Basically, the amount of your deposit is your credit limit, ranging between $500 CAD and $10,000 CAD ($8,260.88 USD). This is how the card controls your spending limit, letting you achieve a healthy credit score.

You can improve your credit rating by keeping up-to-date with your payments. If you want to use this credit card without any annual fees, though, the interest rate would grow to 19.99%.

The card offers a lower interest rate of 14.90%, too, but only if you’re okay with an annual fee of $59 CAD ($48.73 USD).

Annual fee: $0 CAD or $59 CAD

Interest rate: 19.99% (with no annual fee) or 14.90% (with $59 CAD annual fee)

Is there any way to send money abroad from Canada?

Yes, there is. You can send money from Canada to more than 130 countries, using an online international money transfer service called Xe (that’s us). Or you can send money to Canada from the US, the UK, Australia, and New Zealand.

This is how you set up a money transfer between Canada and any other country:

  1. Sign up for a new or present Xe account for free.

  2. Type the amount you wish to send to or from Canada, as well as the currency you’d like to exchange.

  3. Enter your name, your Canadian bank account, and your residential address in Canada. You can save these details for processing future payments quickly.

  4. Choose a payment method. You can use your new Canadian credit card to fund your transfer, or you can use a direct debit or bank transfer.

  5. Check whether you’ve entered all the info correctly, and confirm the money transfer.

Get Started

Some of the best credit cards for expats in Canada let you make international payments, as well. However, there’s a slight catch - the foreign transaction fees on these cards can add up to a lot, slowly but surely.

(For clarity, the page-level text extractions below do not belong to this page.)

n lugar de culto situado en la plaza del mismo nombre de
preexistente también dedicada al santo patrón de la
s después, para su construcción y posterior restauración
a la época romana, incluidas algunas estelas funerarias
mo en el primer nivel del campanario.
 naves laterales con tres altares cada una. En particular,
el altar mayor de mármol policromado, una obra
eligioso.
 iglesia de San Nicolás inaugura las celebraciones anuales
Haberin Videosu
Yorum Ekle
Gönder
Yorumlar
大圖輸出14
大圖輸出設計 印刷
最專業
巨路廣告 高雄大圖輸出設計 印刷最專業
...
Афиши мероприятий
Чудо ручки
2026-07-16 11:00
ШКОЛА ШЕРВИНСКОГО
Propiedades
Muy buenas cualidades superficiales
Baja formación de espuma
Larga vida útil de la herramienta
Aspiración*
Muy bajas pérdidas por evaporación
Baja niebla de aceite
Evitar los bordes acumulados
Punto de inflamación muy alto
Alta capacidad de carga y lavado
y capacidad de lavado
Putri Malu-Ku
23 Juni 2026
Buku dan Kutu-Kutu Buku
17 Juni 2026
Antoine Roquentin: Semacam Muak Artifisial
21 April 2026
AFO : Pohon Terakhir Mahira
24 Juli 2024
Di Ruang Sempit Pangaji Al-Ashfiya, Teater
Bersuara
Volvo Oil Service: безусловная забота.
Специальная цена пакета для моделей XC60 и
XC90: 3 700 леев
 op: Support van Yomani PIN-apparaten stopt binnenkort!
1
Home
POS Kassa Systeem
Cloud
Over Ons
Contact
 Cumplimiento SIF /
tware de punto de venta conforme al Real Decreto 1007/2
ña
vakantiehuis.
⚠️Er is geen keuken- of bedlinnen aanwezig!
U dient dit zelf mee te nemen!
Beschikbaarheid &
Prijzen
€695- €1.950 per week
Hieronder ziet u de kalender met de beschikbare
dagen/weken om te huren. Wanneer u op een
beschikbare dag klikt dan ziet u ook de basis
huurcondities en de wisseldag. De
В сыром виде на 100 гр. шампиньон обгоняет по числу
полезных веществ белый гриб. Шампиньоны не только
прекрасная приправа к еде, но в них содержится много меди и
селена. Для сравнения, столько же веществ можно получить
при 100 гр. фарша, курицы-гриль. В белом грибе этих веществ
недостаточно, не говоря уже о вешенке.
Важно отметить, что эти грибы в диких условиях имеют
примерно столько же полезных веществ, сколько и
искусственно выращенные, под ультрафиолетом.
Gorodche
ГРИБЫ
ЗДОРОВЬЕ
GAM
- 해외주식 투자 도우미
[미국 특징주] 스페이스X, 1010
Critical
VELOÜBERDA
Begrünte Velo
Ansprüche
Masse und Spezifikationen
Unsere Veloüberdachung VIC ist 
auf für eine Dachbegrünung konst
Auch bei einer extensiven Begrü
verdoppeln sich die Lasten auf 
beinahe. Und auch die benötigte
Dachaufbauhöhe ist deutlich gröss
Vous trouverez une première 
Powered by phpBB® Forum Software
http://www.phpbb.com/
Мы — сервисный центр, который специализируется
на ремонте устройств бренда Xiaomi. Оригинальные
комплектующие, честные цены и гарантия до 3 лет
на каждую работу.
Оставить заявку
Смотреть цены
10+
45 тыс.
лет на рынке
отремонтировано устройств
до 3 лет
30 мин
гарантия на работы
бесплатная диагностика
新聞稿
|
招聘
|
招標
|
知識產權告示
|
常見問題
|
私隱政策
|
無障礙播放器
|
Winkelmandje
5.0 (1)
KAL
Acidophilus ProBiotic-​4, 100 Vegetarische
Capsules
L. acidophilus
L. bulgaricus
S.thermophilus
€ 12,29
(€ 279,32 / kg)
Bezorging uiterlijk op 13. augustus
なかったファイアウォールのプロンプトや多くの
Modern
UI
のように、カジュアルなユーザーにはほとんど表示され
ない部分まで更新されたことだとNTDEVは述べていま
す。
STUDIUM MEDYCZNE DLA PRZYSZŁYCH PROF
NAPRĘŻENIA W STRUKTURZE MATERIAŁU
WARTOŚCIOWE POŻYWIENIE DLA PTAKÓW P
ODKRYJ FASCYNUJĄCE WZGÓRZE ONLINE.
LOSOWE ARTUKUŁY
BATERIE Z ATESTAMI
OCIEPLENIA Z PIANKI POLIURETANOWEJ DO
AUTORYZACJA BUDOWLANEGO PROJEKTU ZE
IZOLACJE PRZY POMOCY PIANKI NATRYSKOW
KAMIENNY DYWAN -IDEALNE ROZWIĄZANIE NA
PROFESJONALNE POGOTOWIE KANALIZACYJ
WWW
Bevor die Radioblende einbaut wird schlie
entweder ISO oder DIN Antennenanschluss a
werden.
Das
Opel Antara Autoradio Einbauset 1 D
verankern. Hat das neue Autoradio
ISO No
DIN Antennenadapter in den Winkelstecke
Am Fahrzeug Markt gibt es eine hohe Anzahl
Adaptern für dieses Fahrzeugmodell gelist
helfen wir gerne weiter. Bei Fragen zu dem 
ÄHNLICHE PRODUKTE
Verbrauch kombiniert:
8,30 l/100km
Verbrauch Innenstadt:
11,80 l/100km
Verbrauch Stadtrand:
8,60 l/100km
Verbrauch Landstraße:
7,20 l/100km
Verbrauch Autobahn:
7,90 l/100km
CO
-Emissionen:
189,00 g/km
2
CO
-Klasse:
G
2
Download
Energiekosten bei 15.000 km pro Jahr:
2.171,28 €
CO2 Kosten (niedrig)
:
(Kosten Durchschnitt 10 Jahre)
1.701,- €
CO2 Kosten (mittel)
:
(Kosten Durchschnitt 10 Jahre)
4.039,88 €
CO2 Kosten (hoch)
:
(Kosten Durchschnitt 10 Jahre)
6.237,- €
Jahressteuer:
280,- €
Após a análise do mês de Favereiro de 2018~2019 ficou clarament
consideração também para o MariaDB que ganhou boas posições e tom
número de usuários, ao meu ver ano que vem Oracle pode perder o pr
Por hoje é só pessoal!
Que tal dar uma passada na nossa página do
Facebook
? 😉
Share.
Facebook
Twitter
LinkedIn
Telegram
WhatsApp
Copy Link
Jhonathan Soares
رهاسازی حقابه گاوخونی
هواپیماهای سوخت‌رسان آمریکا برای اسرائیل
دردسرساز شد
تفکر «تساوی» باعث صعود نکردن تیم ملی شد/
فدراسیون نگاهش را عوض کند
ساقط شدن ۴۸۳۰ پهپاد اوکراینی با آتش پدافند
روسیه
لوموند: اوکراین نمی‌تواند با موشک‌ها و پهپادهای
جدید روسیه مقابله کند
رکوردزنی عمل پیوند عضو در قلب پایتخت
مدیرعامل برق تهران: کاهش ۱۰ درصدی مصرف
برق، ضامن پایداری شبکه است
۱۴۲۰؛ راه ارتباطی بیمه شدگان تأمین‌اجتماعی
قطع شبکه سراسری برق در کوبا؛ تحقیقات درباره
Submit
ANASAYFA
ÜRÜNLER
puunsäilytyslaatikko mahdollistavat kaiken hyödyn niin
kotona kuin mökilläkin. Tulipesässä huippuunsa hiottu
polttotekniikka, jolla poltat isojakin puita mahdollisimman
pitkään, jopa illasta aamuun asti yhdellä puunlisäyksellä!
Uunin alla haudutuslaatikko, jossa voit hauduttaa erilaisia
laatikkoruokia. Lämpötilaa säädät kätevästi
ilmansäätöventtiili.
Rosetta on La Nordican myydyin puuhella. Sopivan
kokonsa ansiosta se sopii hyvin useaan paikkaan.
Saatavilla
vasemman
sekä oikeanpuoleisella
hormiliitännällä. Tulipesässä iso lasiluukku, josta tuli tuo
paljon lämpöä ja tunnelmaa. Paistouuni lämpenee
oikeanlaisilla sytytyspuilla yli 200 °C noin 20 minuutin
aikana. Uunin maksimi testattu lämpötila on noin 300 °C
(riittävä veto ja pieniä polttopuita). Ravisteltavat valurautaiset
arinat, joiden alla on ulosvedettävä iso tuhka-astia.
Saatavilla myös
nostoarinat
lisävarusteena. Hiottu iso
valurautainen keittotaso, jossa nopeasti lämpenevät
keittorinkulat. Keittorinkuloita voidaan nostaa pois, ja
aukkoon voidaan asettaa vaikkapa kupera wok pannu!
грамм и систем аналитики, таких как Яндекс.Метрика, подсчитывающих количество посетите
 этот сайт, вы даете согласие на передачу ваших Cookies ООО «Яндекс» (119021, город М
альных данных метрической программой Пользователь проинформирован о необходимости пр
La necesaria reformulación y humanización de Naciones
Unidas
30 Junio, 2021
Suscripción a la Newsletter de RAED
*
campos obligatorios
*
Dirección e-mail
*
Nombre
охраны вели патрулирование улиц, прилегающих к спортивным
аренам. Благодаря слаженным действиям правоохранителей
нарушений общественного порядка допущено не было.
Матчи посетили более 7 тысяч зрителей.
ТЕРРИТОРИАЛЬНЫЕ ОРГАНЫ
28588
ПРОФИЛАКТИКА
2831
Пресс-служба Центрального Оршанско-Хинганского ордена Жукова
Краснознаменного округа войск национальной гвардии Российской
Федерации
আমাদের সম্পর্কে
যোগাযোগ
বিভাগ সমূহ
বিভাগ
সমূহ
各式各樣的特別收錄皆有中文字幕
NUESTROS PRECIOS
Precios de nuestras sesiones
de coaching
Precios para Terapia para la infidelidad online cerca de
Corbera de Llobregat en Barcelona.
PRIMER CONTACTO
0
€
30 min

With Xe, though, you can make international money transfers at cost-effective rates. Plus, our free currency converter shows you live exchange rates for any currency, anytime and anywhere, so you’ll know what the best time is for making an international payment.

That being said, find out what you want the most from a credit card in Canada, and choose one according to your needs.

All currency conversions mentioned are based on the CAD/USD mid-market rate from Xe as on June 10th, 2021, at 11:45 PM PT.